Ce matin-là, du 11 avril 2025, en attendant le taxi, je fus surprise par une affiche sur laquelle on pouvait lire en grosses lettres capitales : « Un livre pour dénoncer l’oubli ». « Dénoncer l’oubli », ça se dénonce l’oubli ? Et qui serait aujourd’hui autorisé à dénoncer l’oubli ?
Pour commencer, pourquoi faudrait-il dénoncer ce qui est de l’ordre de l’inévitable ? En parallèle, l’oubli n’est-il pas justement un processus vital inéluctable ? Qui voudrait sombrer dans la folie de ce personnage de Borges qui se mit un jour à se souvenir de tout, dans les moindres détails, et finit par en perdre la raison ?
Comme nous le savons, les nations ne se grandissent jamais dans l’oubli de leur histoire. Elles se fortifient dans la vérité, y compris lorsque celle-ci dérange.

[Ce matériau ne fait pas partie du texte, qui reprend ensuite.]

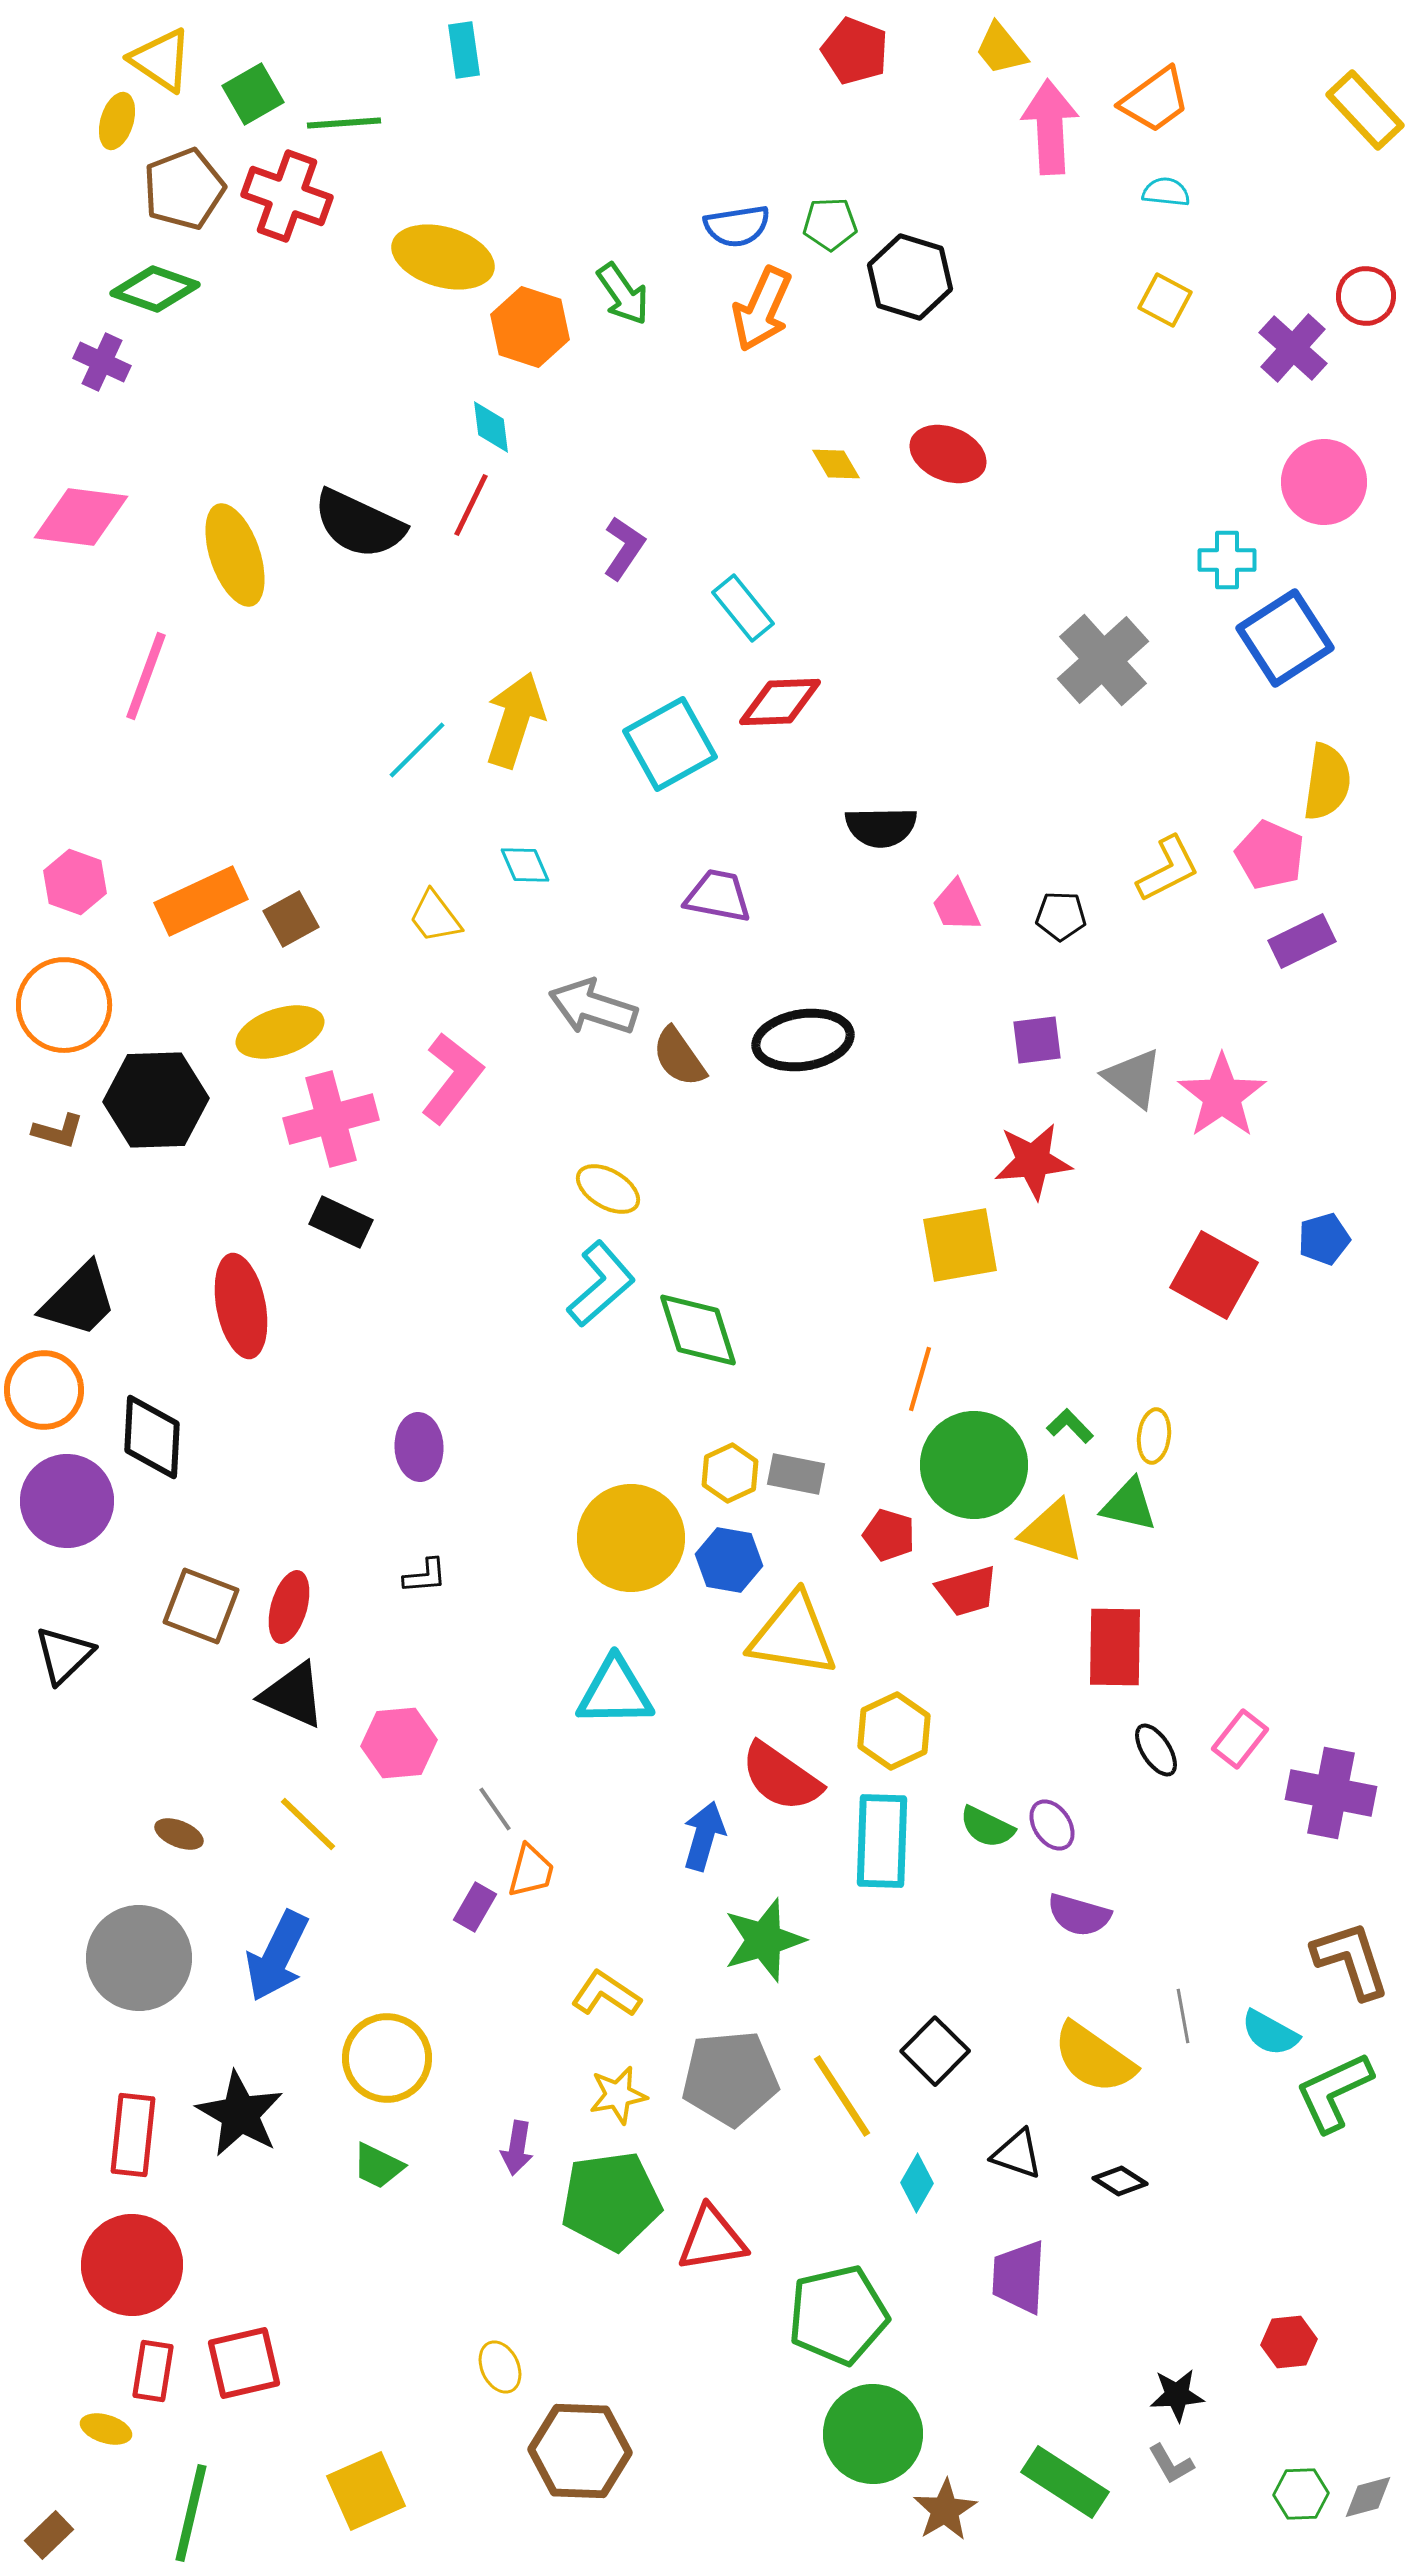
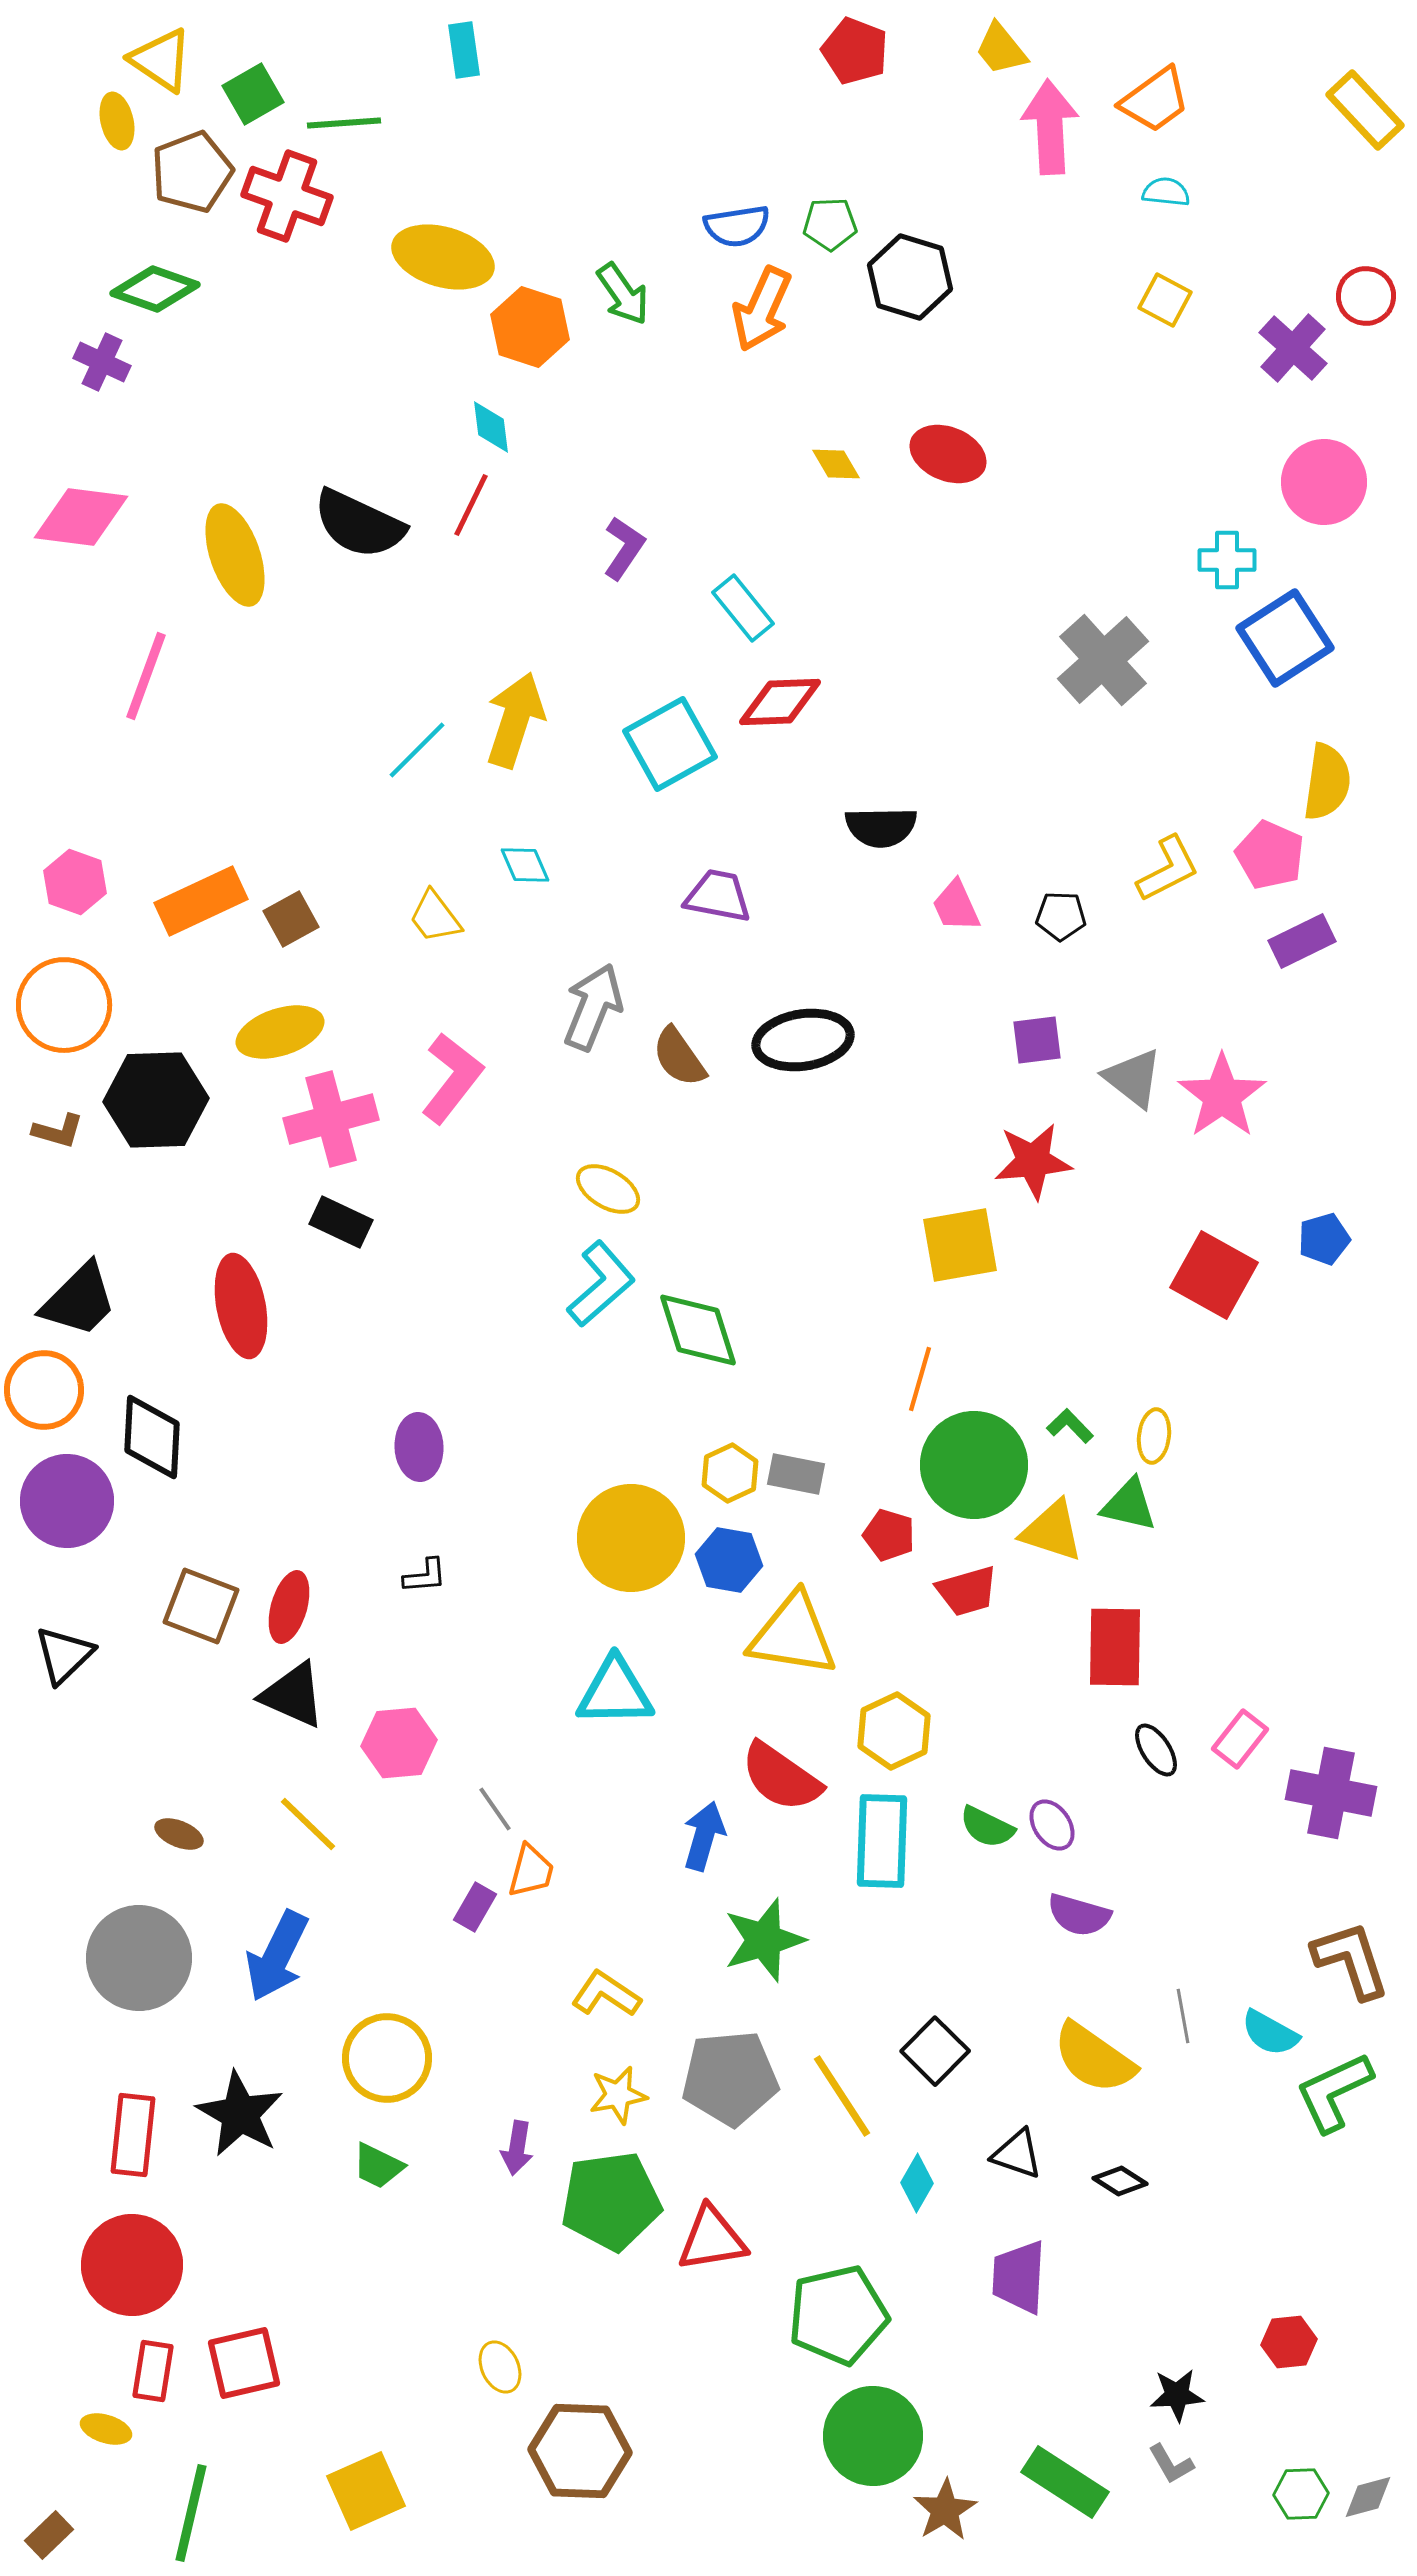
yellow ellipse at (117, 121): rotated 30 degrees counterclockwise
brown pentagon at (184, 189): moved 8 px right, 17 px up
gray arrow at (593, 1007): rotated 94 degrees clockwise
green circle at (873, 2434): moved 2 px down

Mais la mémoire « seule » devient mortifère quand elle coiffe tout. Car à trop s’épancher sur la mémoire collective, on se prend dans sa propre toile d’araignée, et on s’étouffe.
Depuis un siècle et dix ans, je porte sur mon dos, le poids du génocide et je traîne derrière moi les années… Mon amertume atteint l’âge de mille siècles et derrière les murs de ces plaintes, il existe mille remparts… Mille remparts et pour chaque rempart qui s’écroule, il y a toujours un autre qui apparaît et qui limite mes forces et mon potentiel.
Le temps m’aplanit, ce temps dans l’immobile, qui va jusqu’à noyer tout mon sens de l’indigne.
À force de n’entendre que des mots d’exil et de déportation et d’impunité, j’en oublierais parfois que je demeure une femme libre.
C’est une réflexion philosophique de l’« après génocide» que j’ai aujourd’hui, une vision aux horizons infinis et aux échos profonds, un paysage désertique où semble régner un seul élément : le silence. Le silence, dans toutes ses modulations qui vont du pianissimo de Dieu au fortissimo du défi du génocide, habite de nouveau mes pages, s’articulant dans la morphologie, la syntaxe, la sémantique.
Arméniens, Juifs, Tutsis, ces mots sillonnent l’histoire du XXe siècle comme une cicatrice indélébile. L’oubli prolongé de ces exactions diverses, a offert par la suite l’impunité à ceux qui voulurent la réitérer.
Depuis 1915, l’impunité du crime d’État contre les arméniens suscite une indignation et une profonde souffrance pour une majorité d’Arméniens. L’oubli joue en faveur du déni. Dans ce contexte, les héritiers expriment des revendications auprès des élus de leur nation d’appartenance, pour inciter leurs homologues turcs à se confronter à la responsabilité de leurs prédécesseurs, avec l’espoir qu’ils s’engageront dans un processus de reconnaissance symbolique de cette tragédie.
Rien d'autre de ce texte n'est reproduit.